### Exercise brief
Retype each entry verbatim. Do not include the images.

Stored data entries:
__________________________________________________

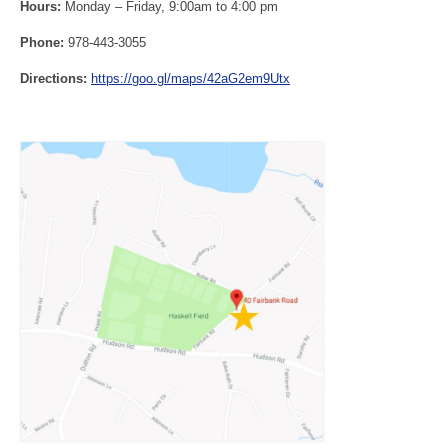
Hours:
Monday – Friday, 9:00am to 4:00 pm
Phone:
978-443-3055
Directions:
https://goo.gl/maps/42aG2em9Utx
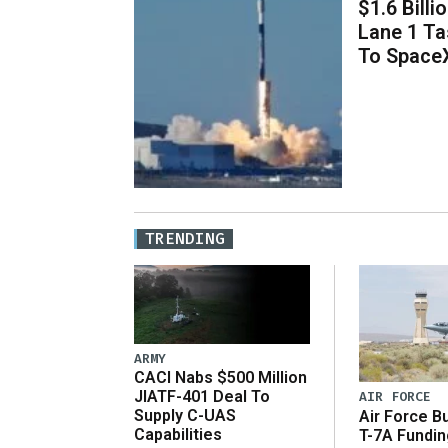
$1.6 Billi
Lane 1 T
To Space
TRENDING
ARMY
CACI Nabs $500 Million
JIATF-401 Deal To
AIR FORCE
Supply C-UAS
Air Force B
Capabilities
T-7A Fundi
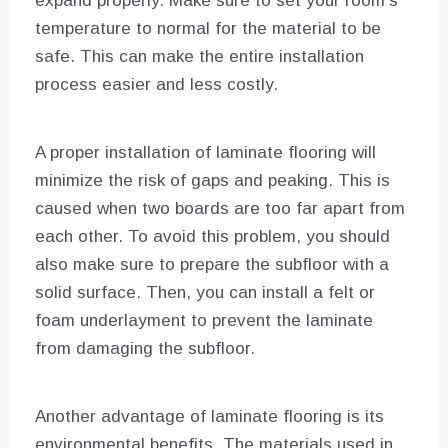
expand properly. Make sure to set your room’s
temperature to normal for the material to be
safe. This can make the entire installation
process easier and less costly.
A proper installation of laminate flooring will
minimize the risk of gaps and peaking. This is
caused when two boards are too far apart from
each other. To avoid this problem, you should
also make sure to prepare the subfloor with a
solid surface. Then, you can install a felt or
foam underlayment to prevent the laminate
from damaging the subfloor.
Another advantage of laminate flooring is its
environmental benefits. The materials used in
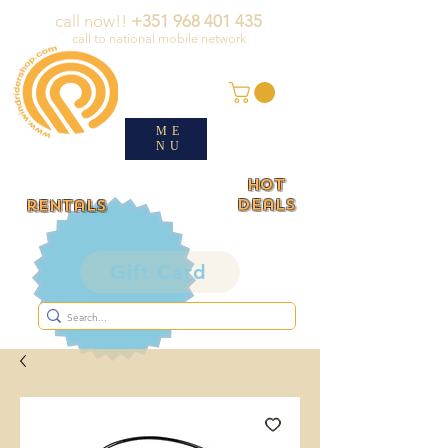
call now!!
+351 968 401 435
call to national mobile network
ME
NU
HOT
deals
rentals
Gift Card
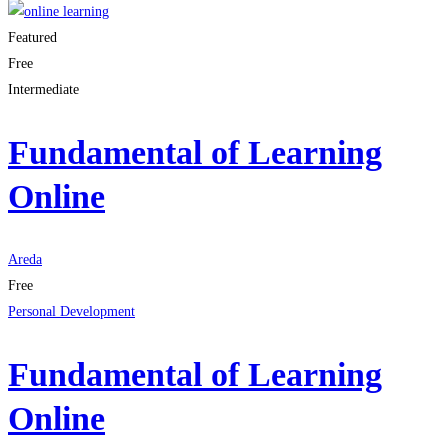
Featured
Free
Intermediate
Fundamental of Learning
Online
Areda
Free
Personal Development
Fundamental of Learning
Online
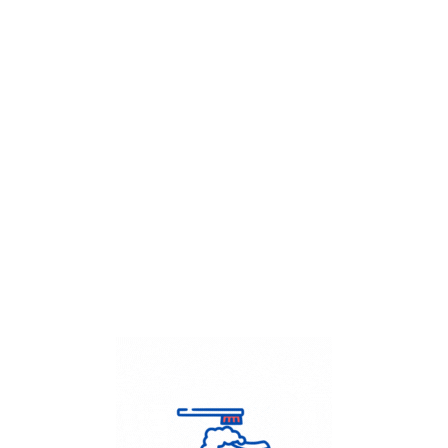
Get Flat
50%
on your
Dry Cleaning
order.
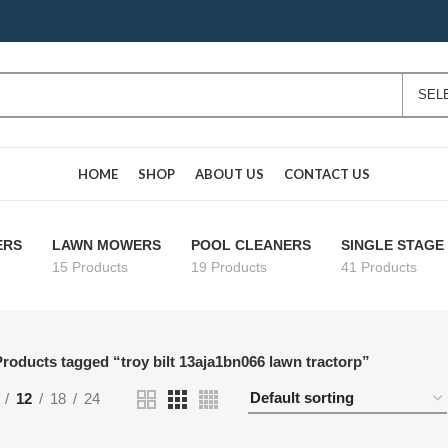
HOME
SHOP
ABOUT US
CONTACT US
ERS
LAWN MOWERS
POOL CLEANERS
SINGLE STAG
15 Products
19 Products
41 Products
roducts tagged “troy bilt 13aja1bn066 lawn tractorp”
12
18
24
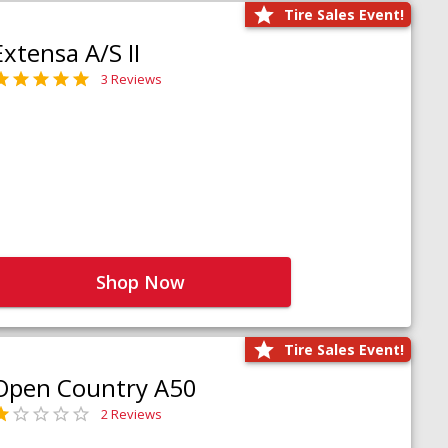
Tire Sales Event!
Extensa A/S II
3 Reviews
Shop Now
Tire Sales Event!
Open Country A50
2 Reviews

__________________________________________________

### Your solution
Hours:
Monday – Friday, 9:00am to 4:00 pm
Phone:
978-443-3055
Directions:
https://goo.gl/maps/42aG2em9Utx
$1.6 Billi
Lane 1 T
To Space
TRENDING
ARMY
CACI Nabs $500 Million
JIATF-401 Deal To
AIR FORCE
Supply C-UAS
Air Force B
Capabilities
T-7A Fundi
expand properly. Make sure to set your room’s
temperature to normal for the material to be
safe. This can make the entire installation
process easier and less costly.
A proper installation of laminate flooring will
minimize the risk of gaps and peaking. This is
caused when two boards are too far apart from
each other. To avoid this problem, you should
also make sure to prepare the subfloor with a
solid surface. Then, you can install a felt or
foam underlayment to prevent the laminate
from damaging the subfloor.
Another advantage of laminate flooring is its
environmental benefits. The materials used in
call now!!
+351 968 401 435
call to national mobile network
ME
NU
HOT
deals
rentals
Gift Card
Featured
Free
Intermediate
Fundamental of Learning
Online
Areda
Free
Personal Development
Fundamental of Learning
Online
Get Flat
50%
on your
Dry Cleaning
order.
HOME
SHOP
ABOUT US
CONTACT US
ERS
LAWN MOWERS
POOL CLEANERS
SINGLE STAG
15 Products
19 Products
41 Products
roducts tagged “troy bilt 13aja1bn066 lawn tractorp”
12
18
24
Tire Sales Event!
Extensa A/S II
3 Reviews
Shop Now
Tire Sales Event!
Open Country A50
2 Reviews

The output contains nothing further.